Correct Answer - Option 1 : 1.21 Ohms
Concept:
Base impedance is given by
\({Z_{base}} = \frac{{kV_{base}^2}}{{MV{A_{base}}}}\)
kVbase is base voltage rating
MVAbase is base MVA rating
Calculation:
Given that, base kV = 11 kV
Base MVA = 100 MVA
Base impedance, \({Z_{base}} = \frac{{{{11}^2}}}{{100}} = 1.21\;{\rm{\Omega }}\)
Important:
The relation between new per-unit value & old per unit value impedance
\({({Z_{pu}})_{new}}\; = {({Z_{pu}})_{old}} \times {\left( {\frac{{k{V_{base}}}}{{k{V_{new}}}}} \right)^2} \times \;\left( {\frac{{MV{A_{new}}}}{{MV{A_{old}}}}} \right)\)

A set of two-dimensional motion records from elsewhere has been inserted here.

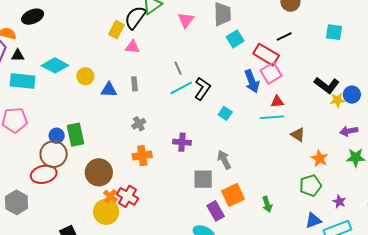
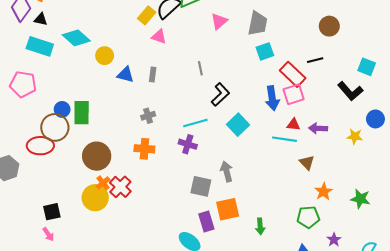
black L-shape: (327, 85) -> (350, 91), moved
cyan line: (181, 88) -> (195, 123), moved
blue circle: (352, 95) -> (375, 119), moved
cyan square: (225, 113) -> (238, 125), size x1.5
purple arrow: (349, 131) -> (318, 128), moved

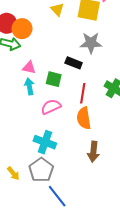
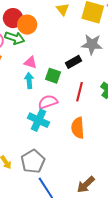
black rectangle: (74, 63) -> (73, 62), turned -56
orange semicircle: (84, 118) -> (78, 128), moved
cyan cross: (45, 142) -> (39, 120), moved
brown arrow: (93, 152) -> (86, 185), moved, turned 36

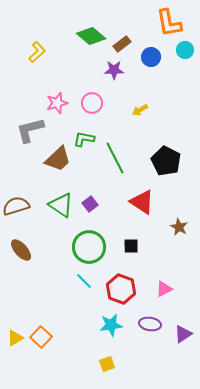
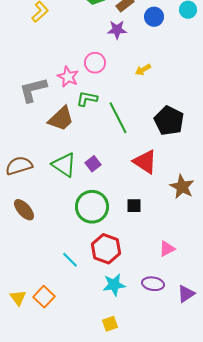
pink star: (57, 103) -> (68, 77), moved, turned -30
brown star: (179, 227) -> (182, 187), size x1.4
cyan line: (84, 281) -> (70, 260), moved
red hexagon: (121, 289) -> (106, 249), moved
yellow triangle: (15, 338) -> (18, 298), turned -36

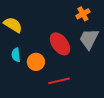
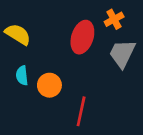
red ellipse: (60, 44) -> (82, 37), moved, turned 55
red line: (59, 81) -> (81, 111), turned -65

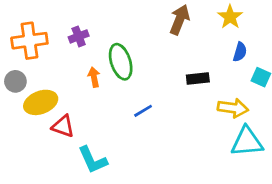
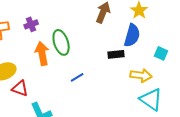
blue semicircle: (240, 52) -> (132, 35), moved, size x1.6
orange arrow: (94, 77) -> (42, 53), size x1.6
cyan triangle: (247, 142) -> (151, 99), turned 40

Also \({Z_{pu}} = \frac{{{Z_{Actual}}}}{{{Z_{base}}}}\)
\({Z_{base}} = \frac{{kV_{base}^2}}{{MV{A_{base}}}}\)
Where,
(Zpu)new = New per unit value of impedance
(Zpu)old = Old per unit value of impedance
kVbase = Old base value of voltage
kVnew = New base value of voltage
MVAnew = New base value of power
MVAold = Old base value of power